А.Ш. Конечно, да. И рациональность, и иррациональность. В русской сущности,
может быть, больше иррационального, а в немецкой - наоборот. Но это только
разные соотношения их взаимодействия.
- Ты одно время выбирал, к какой церкви принадлежать. Почему ты выбрал
католичество, а не православие?
А.Ш. По языку молитвы, языку восприятия принадлежу не к немецкому миру. Я
принадлежу к русскому миру. Для меня вся духовная сторона жизни охвачена русским
языком. А вместе с тем я католик. - Именно католик, не протестант?
А.Ш. Да! Я должен продолжить то, к чему я принадлежу. Ведь моя мать была
католичкой, от рождения. Она не верила, но все-таки была крещена католичкой. Я
должен это продолжить. Я воспринимаю католическую церковь как нечто, может быть,
более декоративное, но и более сущностно наполненное, чем...
- ...ее более упрощенный протестантский вариант.
А.Ш. Да. Посягание на более высокий уровень точности и чистоты, которое присуще
протестантской религии (которая как бы отрекается от варварства католической
церкви, чтобы в строгой рациональной чистоте быть ближе к духовному),- мне
кажется, тут неизбежно выныривает противоположная опасность.
То, что я вместе с тем крестился не в православной церкви, связано также и с
личными соображениями. Когда человек с внешностью еврея и с именем и фамилией
немца крестится в русской церкви - это непонятно. Получается, извини меня, что я
прошу прощения у православной церкви, что я становлюсь перед ней на колени. Я
уважаю православную церковь -и больше уважаю, чем католическую. Но я не мог
сделать этого внешнего, показного жеста. Вспоминаю, как один из людей, не
любивших Александра Гольденвейзера (его многие не любили, и я тоже не
симпатизировал ему), ругал его за показное православие. Я не хотел такого.
Однажды я был во Львове, была служба в церкви, и когда все пошли к причастию, я
встал на колени. Но меня обошли. Только одного меня обошли.
- В какой церкви?
А.Ш. В католической: жид.
Беседы с Альфредом Шнитке 41
- В православной церкви каждый должен ощущать себя вместе с другими, независимо
от того, кто эти другие. Молитва, причастие как бы совершаются всеми вместе.
Возможно ли для тебя вообще единение с людьми, духовно иными? Возможна ли
реальная общность разных людей - или она возможна только на религиозной почве?

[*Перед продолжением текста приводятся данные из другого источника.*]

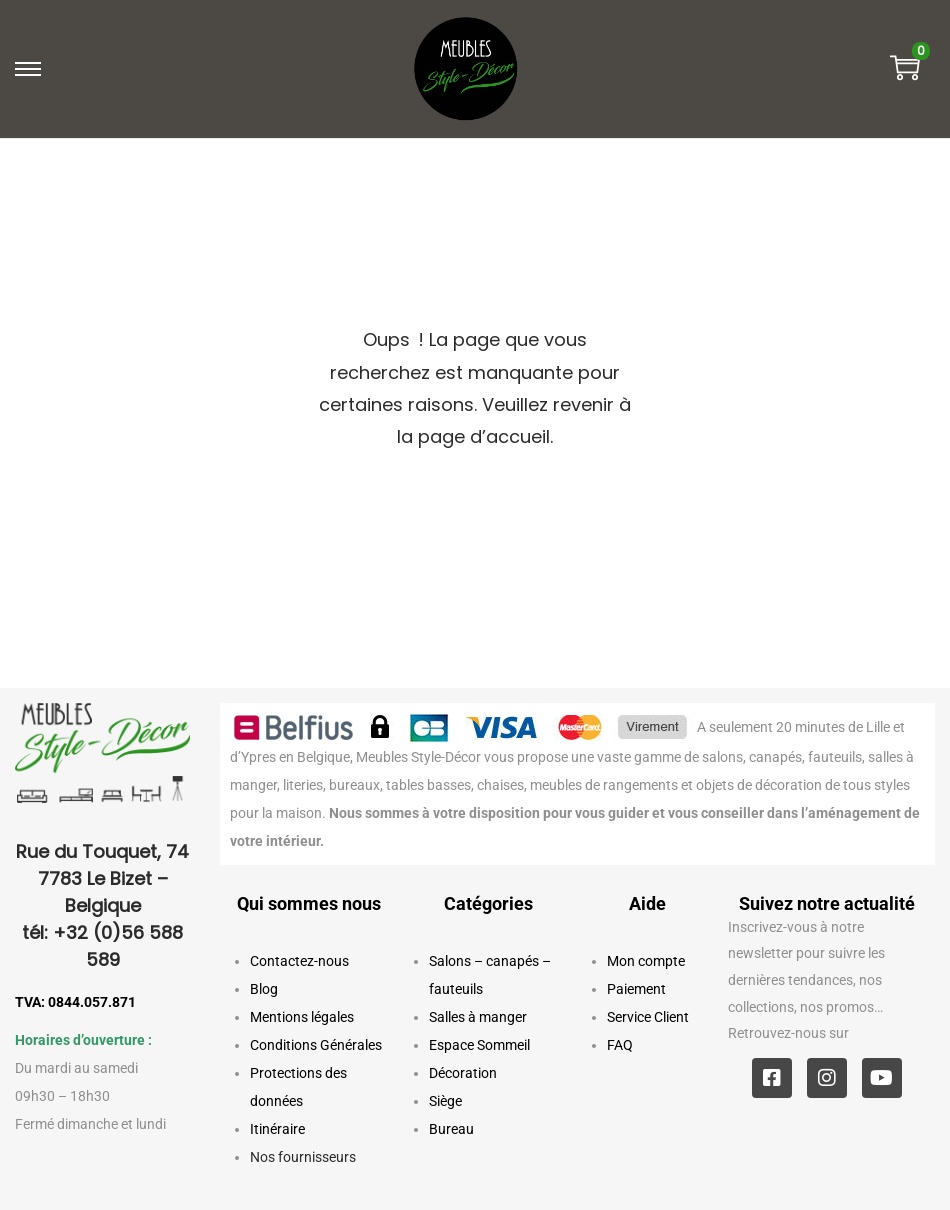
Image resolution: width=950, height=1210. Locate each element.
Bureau (451, 1129)
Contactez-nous (299, 961)
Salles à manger (478, 1017)
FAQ (620, 1045)
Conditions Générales (316, 1045)
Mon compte (646, 961)
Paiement (636, 989)
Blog (264, 989)
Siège (445, 1101)
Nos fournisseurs (303, 1157)
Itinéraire (277, 1129)
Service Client (648, 1017)
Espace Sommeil (479, 1045)
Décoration (463, 1073)
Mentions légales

А.Ш. Однозначного ответа на это я дать не могу, и вот почему. Одно дело:
общность, которая возникает с людьми - психологическая, независимо от разного
уровня жизни, образования. В этом смысле в русском характере есть очень много
преимуществ: когда я прихожу в православную церковь, я никогда не чувствую там
того, что испытал во Львове. Я бывал неоднократно в православных храмах. Ни один
человек никогда не оглянулся, не смерил меня взглядом, не дал ничем понять, что
я еврей. Не притворялись же они! Значит, эта мысль просто не приходит в голову.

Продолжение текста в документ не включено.